Colvilles sue over pollution
In a legal first, two leaders of the Colville Confederated Tribes have filed suit in an effort to force a powerful Canadian mining and smelting company to clean up millions of tons of pollutants it has dumped into Lake Roosevelt over decades.
It’s the first citizens suit brought against a foreign corporation under the 1980 Superfund law. The Colvilles say they’ve lost patience with negotiations that have moved into closed-door diplomatic talks in Ottawa and Washington, D.C. – bypassing the tribe and Washington state’s elected officials.
Since Congress passed Superfund to address industrial contamination, “there hasn’t been a case quite like this before – to determine whether or not a Canadian company is a responsible party” for pollution carried into the United States, said Richard Du Bey of Seattle, attorney for the Colvilles.

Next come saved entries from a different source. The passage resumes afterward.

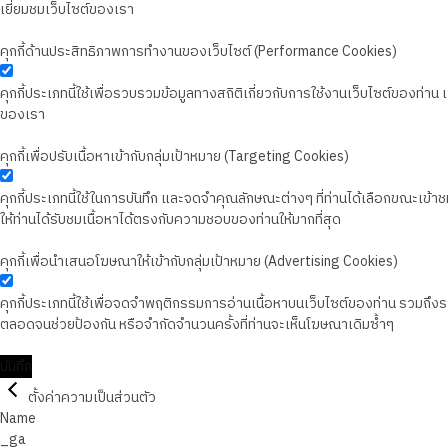
เยี่ยมชมเว็บไซต์ของเรา
คุกกี้ด้านประสิทธิภาพการทำงานของเว็บไซต์ (Performance Cookies)
คุกกี้ประเภทนี้ใช้เพื่อรวบรวมข้อมูลทางสถิติเกี่ยวกับการใช้งานเว็บไซต์ของท่า
ของเรา
คุกกี้เพื่อปรับเนื้อหาเข้ากับกลุ่มเป้าหมาย (Targeting Cookies)
คุกกี้ประเภทนี้ใช้ในการบันทึก และจดจำคุณลักษณะต่างๆ ที่ท่านได้เลือกขณะเข้าชมเว
ให้ท่านได้รับชมเนื้อหาได้ตรงกับความชอบของท่านให้มากที่สุด
คุกกี้เพื่อนำเสนอโฆษณาให้เข้ากับกลุ่มเป้าหมาย (Advertising Cookies)
คุกกี้ประเภทนี้ใช้เพื่อจดจำพฤติกรรมการอ่านเนื้อหาบนเว็บไซต์ของท่าน รวมถึ
ตลอดจนช่วยป้องกัน หรือจำกัดจำนวนครั้งที่ท่านจะเห็นโฆษณาเดิมซ้ำๆ
บันทึก
ตั้งค่าความเป็นส่วนตัว
Name
_ga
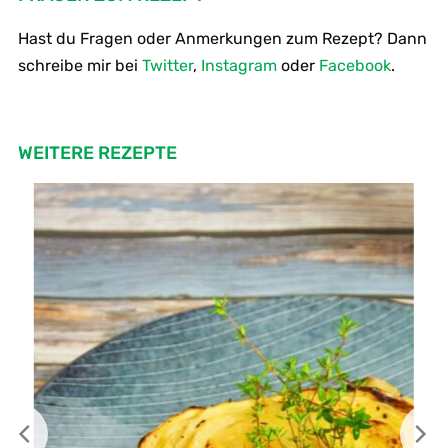
Hast du Fragen oder Anmerkungen zum Rezept? Dann
schreibe mir bei
Twitter
,
Instagram
oder
Facebook
.
WEITERE REZEPTE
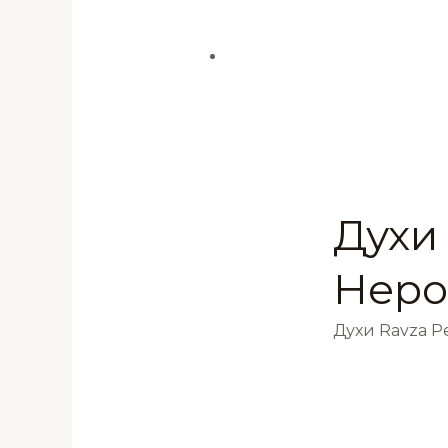
Духи 
Неро
Духи Ravza 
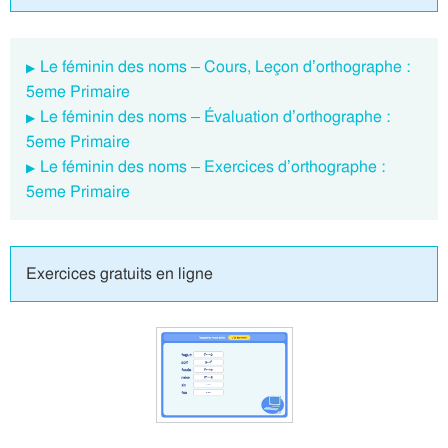
Le féminin des noms – Cours, Leçon d’orthographe :
5eme Primaire
Le féminin des noms – Évaluation d’orthographe :
5eme Primaire
Le féminin des noms – Exercices d’orthographe :
5eme Primaire
Exercices gratuits en ligne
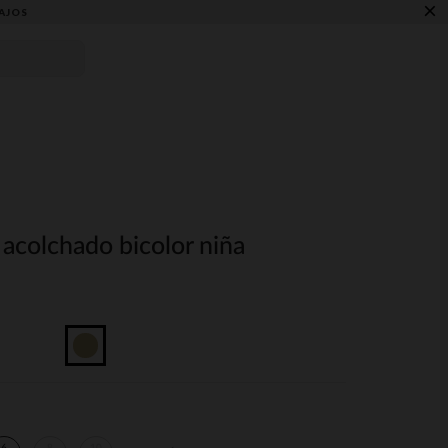
×
AJOS
acolchado bicolor niña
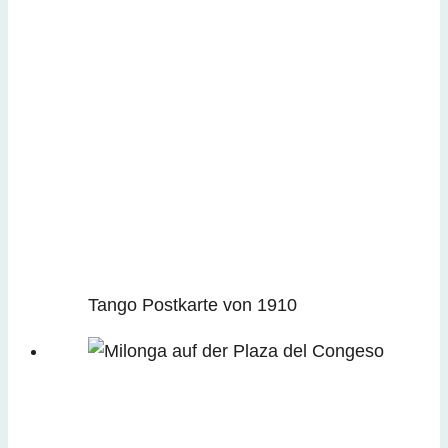
Tango Postkarte von 1910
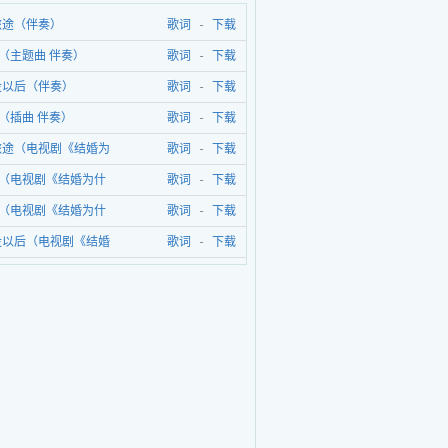
旅途（伴奏）
歌词
-
下载
el（主题曲 伴奏）
歌词
-
下载
没以后（伴奏）
歌词
-
下载
el（插曲 伴奏）
歌词
-
下载
旅途（电视剧《结婚为
歌词
-
下载
插曲） - 郑雅文
el（电视剧《结婚为什
歌词
-
下载
曲） - 樊凡
el（电视剧《结婚为什
歌词
-
下载
题曲） - 姚笛
没以后（电视剧《结婚
歌词
-
下载
》片尾曲） - 樊凡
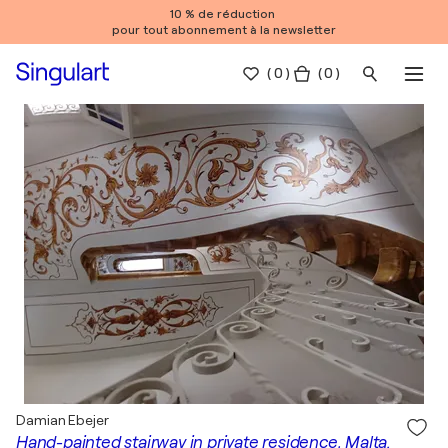
10 % de réduction
pour tout abonnement à la newsletter
(
0
)
( 0 )
Damian Ebejer
Hand-painted stairway in private residence, Malta.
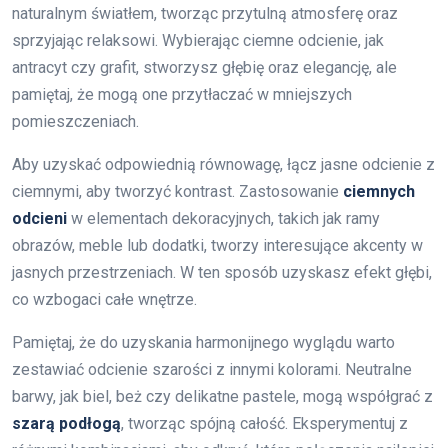
naturalnym światłem, tworząc przytulną atmosferę oraz
sprzyjając relaksowi. Wybierając ciemne odcienie, jak
antracyt czy grafit, stworzysz głębię oraz elegancję, ale
pamiętaj, że mogą one przytłaczać w mniejszych
pomieszczeniach.
Aby uzyskać odpowiednią równowagę, łącz jasne odcienie z
ciemnymi, aby tworzyć kontrast. Zastosowanie
ciemnych
odcieni
w elementach dekoracyjnych, takich jak ramy
obrazów, meble lub dodatki, tworzy interesujące akcenty w
jasnych przestrzeniach. W ten sposób uzyskasz efekt głębi,
co wzbogaci całe wnętrze.
Pamiętaj, że do uzyskania harmonijnego wyglądu warto
zestawiać odcienie szarości z innymi kolorami. Neutralne
barwy, jak biel, beż czy delikatne pastele, mogą współgrać z
szarą podłogą
, tworząc spójną całość. Eksperymentuj z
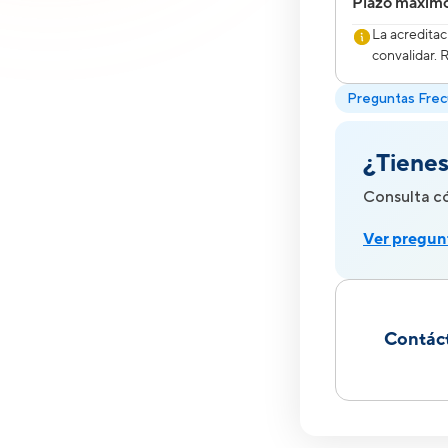
Plazo máxim
La acreditac
convalidar.
Preguntas Fre
¿Tienes
Consulta có
Ver pregun
Contác
Si necesit
de manera 
Atención 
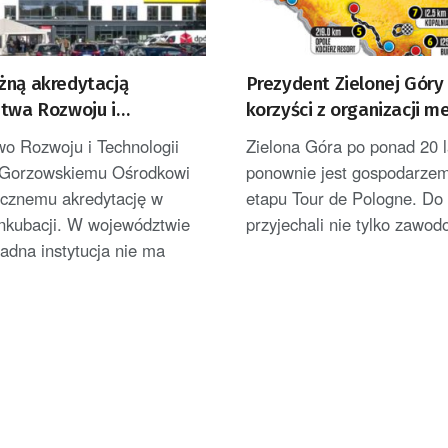
żną akredytacją
Prezydent Zielonej Góry
stwa Rozwoju i
korzyści z organizacji m
ii
de Pologne
wo Rozwoju i Technologii
Zielona Góra po ponad 20 l
 Gorzowskiemu Ośrodkowi
ponownie jest gospodarze
icznemu akredytację w
etapu Tour de Pologne. Do
inkubacji. W województwie
przyjechali nie tylko zawodo
adna instytucja nie ma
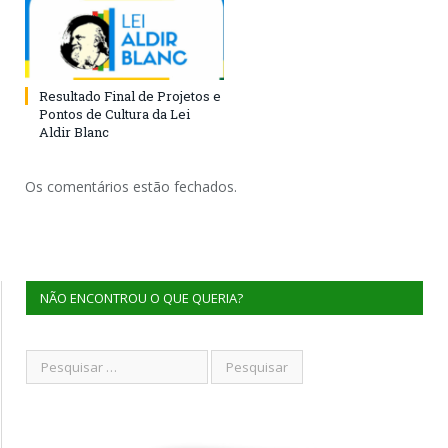
Resultado Final de Projetos e
Pontos de Cultura da Lei
Aldir Blanc
Os comentários estão fechados.
NÃO ENCONTROU O QUE QUERIA?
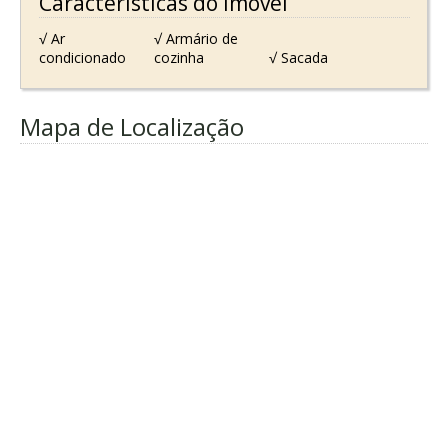
Características do Imóvel
√ Ar
√ Armário de
condicionado
cozinha
√ Sacada
Mapa de Localização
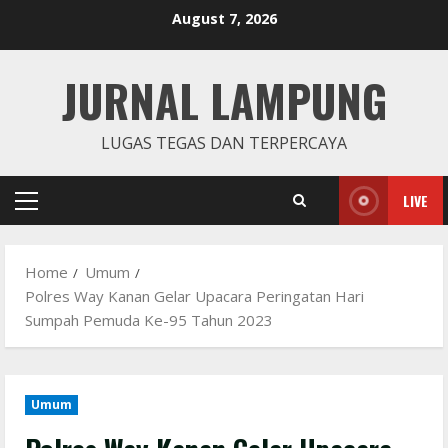
Skip
August 7, 2026
to
content
JURNAL LAMPUNG
LUGAS TEGAS DAN TERPERCAYA
LIVE
Primary
Menu
Home
Umum
Polres Way Kanan Gelar Upacara Peringatan Hari
Sumpah Pemuda Ke-95 Tahun 2023
Umum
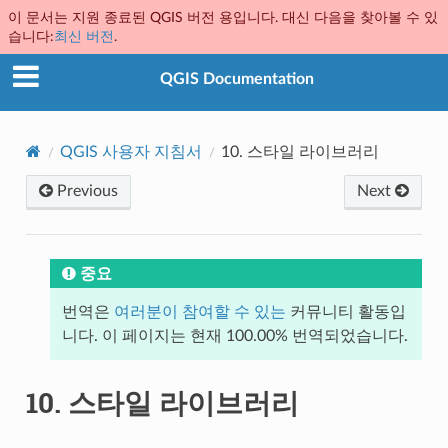
이 문서는 지원 종료된 QGIS 버전 용입니다. 대신 다음을 찾아볼 수 있
습니다:
최신 버전
.
QGIS Documentation
QGIS 사용자 지침서
10.
스타일 라이브러리
Previous
Next
중요
번역은
여러분이 참여할 수 있는
커뮤니티 활동입
니다. 이 페이지는 현재 100.00% 번역되었습니다.
10.
스타일 라이브러리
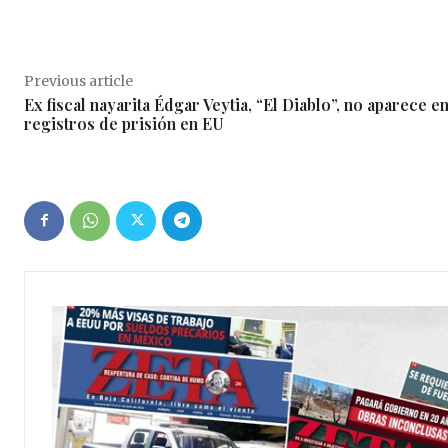
Previous article
Ex fiscal nayarita Édgar Veytia, “El Diablo”, no aparece e
registros de prisión en EU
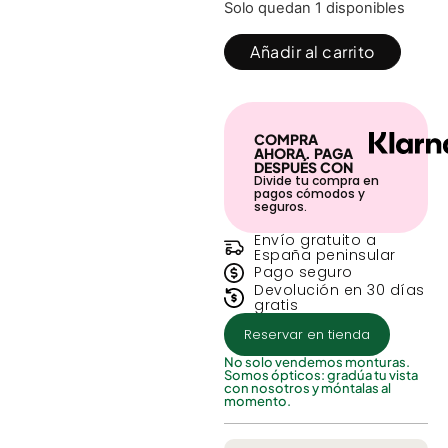
Solo quedan 1 disponibles
Añadir al carrito
COMPRA
AHORA. PAGA
DESPUÉS CON
Divide tu compra en
pagos cómodos y
seguros.
Envío gratuito a
España peninsular
Pago seguro
Devolución en 30 días
gratis
Reservar en tienda
No solo vendemos monturas.
Somos ópticos: gradúa tu vista
con nosotros y móntalas al
momento.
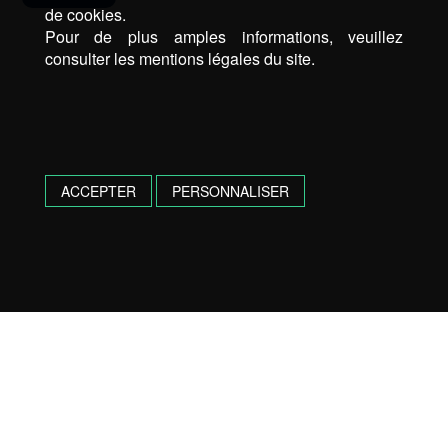
de cookies.
Pour de plus amples informations, veuillez
consulter les mentions légales du site.
ACCEPTER
PERSONNALISER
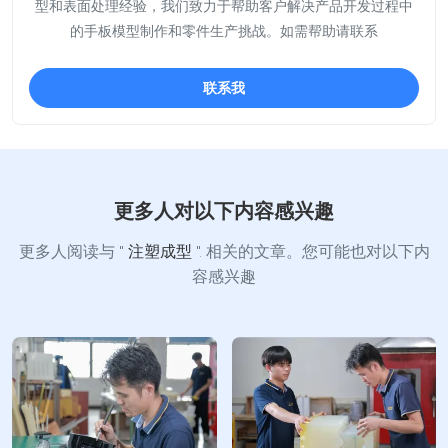
型和表面处理经验，我们致力于帮助客户解决产品开发过程中
的手板模型制作和零件生产挑战。如需帮助请联系
联系我
更多人对以下内容感兴趣
更多人阅读与 "
注塑成型
". 相关的文章。您可能也对以下内
容感兴趣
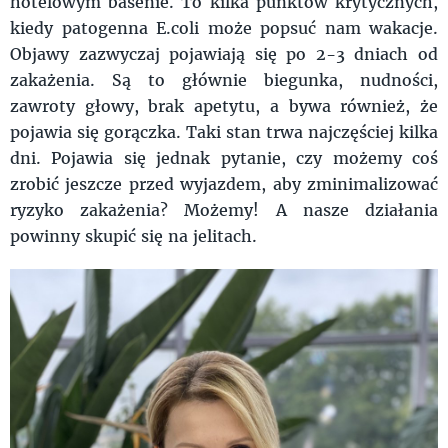
hotelowym basenie. To kilka punktów krytycznych,
kiedy patogenna E.coli może popsuć nam wakacje.
Objawy zazwyczaj pojawiają się po 2-3 dniach od
zakażenia. Są to głównie biegunka, nudności,
zawroty głowy, brak apetytu, a bywa również, że
pojawia się gorączka. Taki stan trwa najczęściej kilka
dni. Pojawia się jednak pytanie, czy możemy coś
zrobić jeszcze przed wyjazdem, aby zminimalizować
ryzyko zakażenia? Możemy! A nasze działania
powinny skupić się na jelitach.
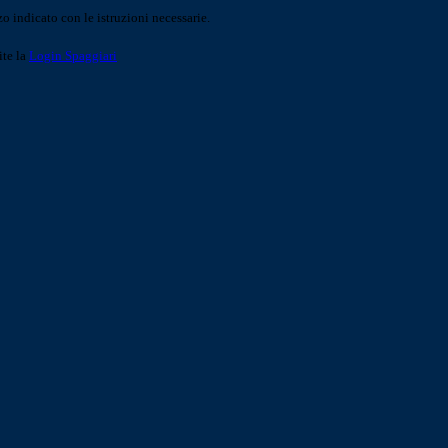
o indicato con le istruzioni necessarie.
ite la
Login Spaggiari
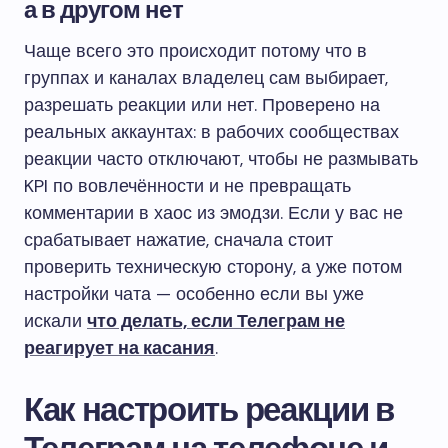
а в другом нет
Чаще всего это происходит потому что в
группах и каналах владелец сам выбирает,
разрешать реакции или нет. Проверено на
реальных аккаунтах: в рабочих сообществах
реакции часто отключают, чтобы не размывать
KPI по вовлечённости и не превращать
комментарии в хаос из эмодзи. Если у вас не
срабатывает нажатие, сначала стоит
проверить техническую сторону, а уже потом
настройки чата — особенно если вы уже
искали
что делать, если Телеграм не
реагирует на касания
.
Как настроить реакции в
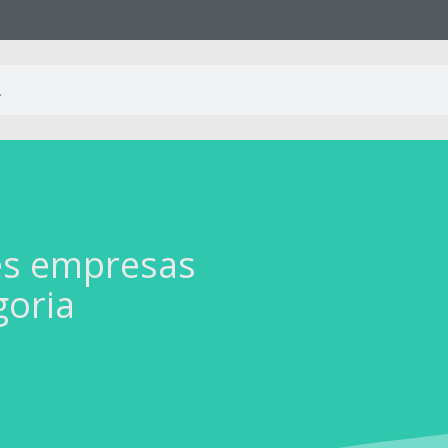
es empresas
goria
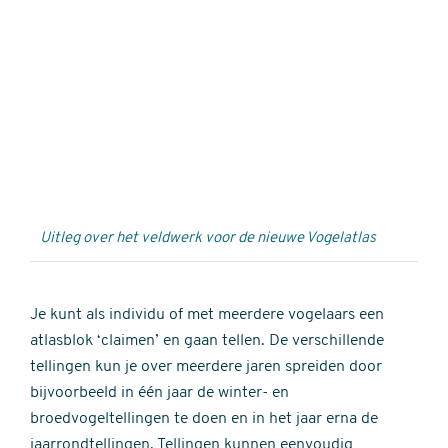
Externe
video
URL
Uitleg over het veldwerk voor de nieuwe Vogelatlas
Je kunt als individu of met meerdere vogelaars een
atlasblok ‘claimen’ en gaan tellen. De verschillende
tellingen kun je over meerdere jaren spreiden door
bijvoorbeeld in één jaar de winter- en
broedvogeltellingen te doen en in het jaar erna de
jaarrondtellingen. Tellingen kunnen eenvoudig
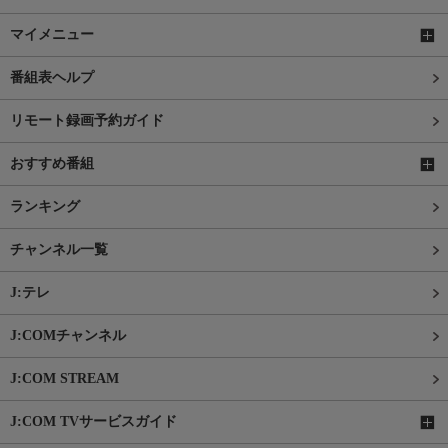
マイメニュー
番組表ヘルプ
リモート録画予約ガイド
おすすめ番組
ランキング
チャンネル一覧
J:テレ
J:COMチャンネル
J:COM STREAM
J:COM TVサービスガイド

The complaint was filed Wednesday in U.S. District Court in Spokane, on behalf of Joseph A. Pakootas and Donald R. Michel, tribal members and leaders of the Colville Business Council that governs the sprawling reservation on the banks of Lake Roosevelt.
The lawsuit is not an effort to apply U.S. law to the daily operations of Teck Cominco Metals Ltd., a Vancouver, B.C.-based company that operates the world’s largest combined lead-zinc smelter on the banks of the Columbia River at Trail, B.C., Du Bey said.
“This is a suit to address the environmental legacy of 145,000 tons a year (of slag) for 90 years that Teck Cominco has released directly into the river,” Du Bey said. Slag, a black, granular byproduct of smelting, is contaminated with heavy metals. Teck Cominco stopped dumping slag into the river in 1994.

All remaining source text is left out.